- [What you need to do]: For the entries below, the result should be an exact transcription of the lines from the one with "Quelle technique utilise" up to and including the one with "l’extérieur pour rassurer", and only those.

** Entries shown follows **

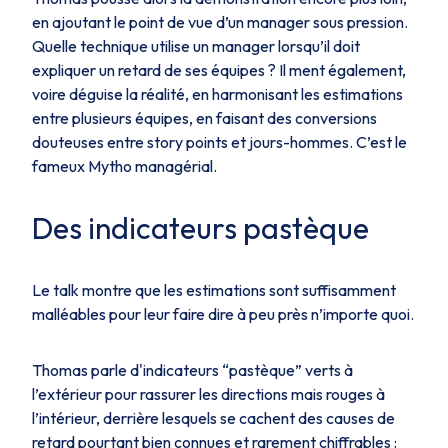
en ajoutant le point de vue d’un manager sous pression.
Quelle technique utilise un manager lorsqu’il doit
expliquer un retard de ses équipes ? Il ment également,
voire déguise la réalité, en harmonisant les estimations
entre plusieurs équipes, en faisant des conversions
douteuses entre story points et jours-hommes. C’est le
fameux
Mytho managérial
.
Des indicateurs pastèque
Le talk montre que les estimations sont suffisamment
malléables pour leur faire dire à peu près n’importe quoi.
Thomas parle d'indicateurs “pastèque” verts à
l’extérieur pour rassurer les directions mais rouges à
l’intérieur, derrière lesquels se cachent des causes de
retard pourtant bien connues et rarement chiffrables :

** End of Entries shown **

- [Written answer]:
Quelle technique utilise un manager lorsqu’il doit
expliquer un retard de ses équipes ? Il ment également,
voire déguise la réalité, en harmonisant les estimations
entre plusieurs équipes, en faisant des conversions
douteuses entre story points et jours-hommes. C’est le
fameux
Mytho managérial
.
Des indicateurs pastèque
Le talk montre que les estimations sont suffisamment
malléables pour leur faire dire à peu près n’importe quoi.
Thomas parle d'indicateurs “pastèque” verts à
l’extérieur pour rassurer les directions mais rouges à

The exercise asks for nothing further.